Wednesday, March 14, 2018

The powerful relationship between addictions and the connections in our lives

In the last month, I’ve seen the two best videos I’ve ever seen about addiction. One is about a bird, and the other is about some rats.

Here is the first video called “Nuggets.” I have been using it with people addicted to video games, porn, alcohol, meth, and even their phones. I believe it shows the cycle of addiction almost perfectly. At first, a big payoff, then less so, and finally no payoff at all as we need the drug just to return to our baseline.

I showed it to a teenager recently, who made a fascinating observation. He asked, “What if the bird only takes the nuggets because there are no other birds around?

Which brings us to amazing video number two. An incredibly insightful video titled, "Everything you think you know about addiction is wrong" by Johann Hari.

As you might guess from the title, Hari has some ideas that rock the foundations of a lot of what we accept as common knowledge about addictions. In essence, Hari makes the bold claim that addictions are not as much about chemistry as they are about connections.

He begins his tale with a story about rats, and more specifically rats on heroin and rats on heroin in “rat park” which is essentially a kind of Disneyland for rats.  The findings were powerful and showed that rats that had “connections” and the ability to chill with other rats, have sex, and play, had significantly lower rates of addiction than the rats who were left in lonelier conditions. Those rats essentially did heroin until they died.

The findings challenged some of the traditional ideas that addiction was a chemical process influenced by genetics and other biological factors. Although SOME of addiction is undoubtedly about those things, this connection piece is also pretty interesting.

He also uses the example of the veterans from Vietnam returning home. A huge number of the soldiers experimented with opiates in Vietnam, yet only a small portion of those soldiers remained addicted upon their return. What was the crucial variable here?

Many of the men came home to families and loved ones and their communities, and quickly turned away from the drugs. 95% of them stopped using heroin upon their return.

What might this say about connection? Perhaps human contact, love, friendship, and community are huge mitigating factors in the development and sustainability of addictions.

In the US right now, there is a raging Opioid epidemic that is virtually ruining entire communities. And we’ve thrown a lot of drugs at the problem trying to make it right.  I’ve done a stint as a psychologist at a methadone clinic myself.  And truthfully, a “heroin addict” often didn’t look at all like what I expected. There were lawyers and students and business people along with people struggling to keep a roof over their heads.

And looking back, the one thing I DID notice about these people was that they often had flimsy connections in their lives. Bad marriages, difficult relationships with parents and children, loneliness, isolation.

Of course there are exceptions to this rule. Some people certainly DO become addicted even when they have healthy and positive connections and support in their lives.

But I’m guessing these are more the exceptions than the rules.

Much debate has taken place around the existence of an “addictive personality.” Some believe firmly in this concept, while others believe it is dangerous to remove the personal responsibility piece of sobriety by calling it an addiction or a personality trait.

Although I’m only a case study of one, I would have to agree that there is such a thing as an addictive personality. Firstly, I’ve studied the lives of a number of celebrities who substituted one addiction for another during times of “sobriety” from a problematic substance. It’s a common pattern known as addiction substitution that shows up in the lives of a lot of people struggling with sobriety.

But closer to home, I know my own life. I’ve always been a creature of excess, and if it’s bad for you, I’ve probably done too much of it at one time or another in my life. Looking back, I thought about these moments when I was most vulnerable. What were the common denominators during those phases of my life?

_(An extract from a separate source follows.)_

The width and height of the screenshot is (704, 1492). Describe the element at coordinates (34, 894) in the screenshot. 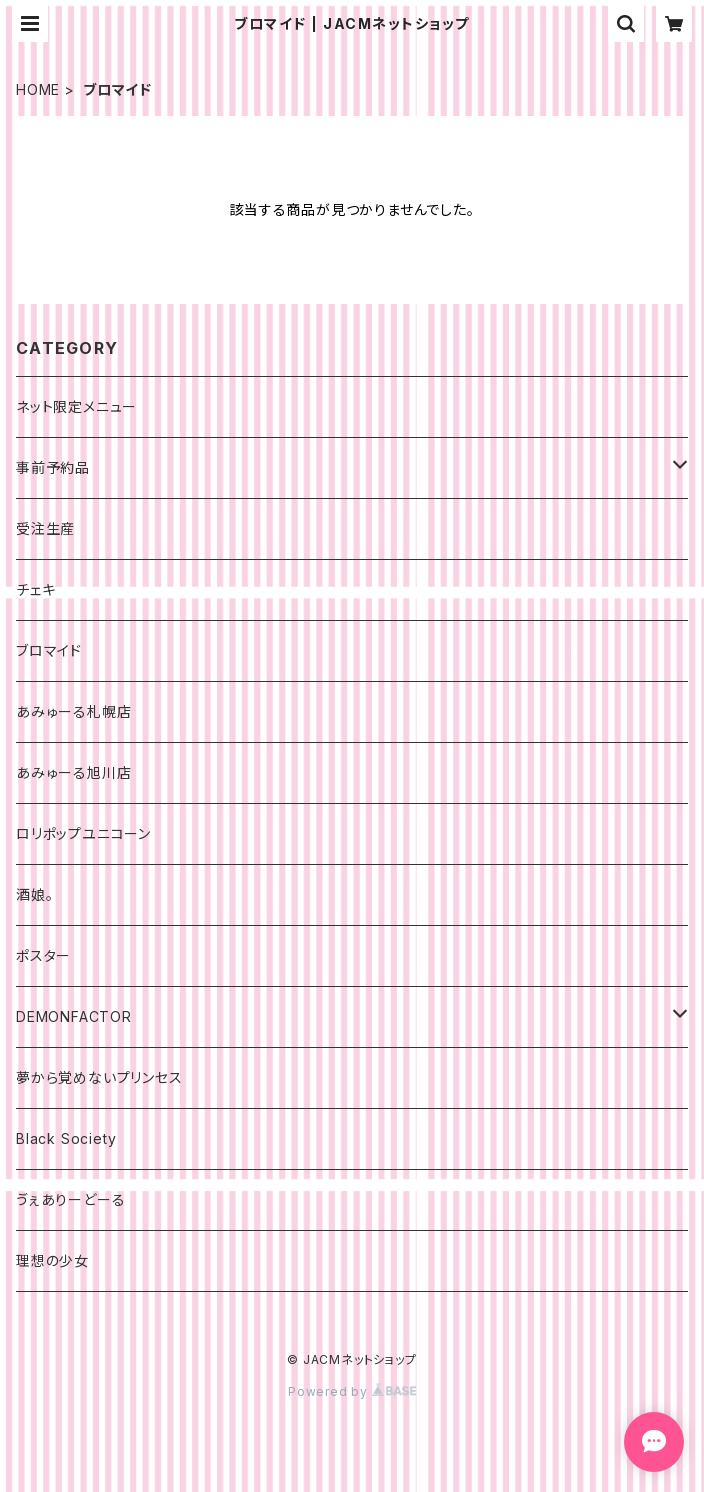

Loneliness, isolation, and lack of connection. Without question, these things are connected. The psychologist Alfred Adler said we have three major “tasks” in our lives, which are love, friendship, and work. He posited that we might drift towards addictions when we had deficits in any of these three major areas.

It makes a lot of sense. When we are lonely, disconnected, or lacking a sense of purpose in our lives, we fill that void with something else.

It’s not hard to see it when you think about it.

In an era where we don’t sit down for dinner as families, we have our noses in our phones all the time, and people don’t know their neighbors very well anymore, it’s even more interesting to think about some our new 21st century addictions. Video games, checking our phones, online pornography, fucking Candy Crush. Whatever the flavor, it seems useful to think about this relationship between connection and addiction.

In thinking about this, I observed a number of students joined in solidarity who walked out of their school to protest gun laws in the US. I admire their willingness to stand up for what they believe.

But I also saw think we need to be thinking about how bullying, a lack of inclusion, and connections affects our lives. Strive to connect with people you see losing their way. It has huge implications for our future mental health.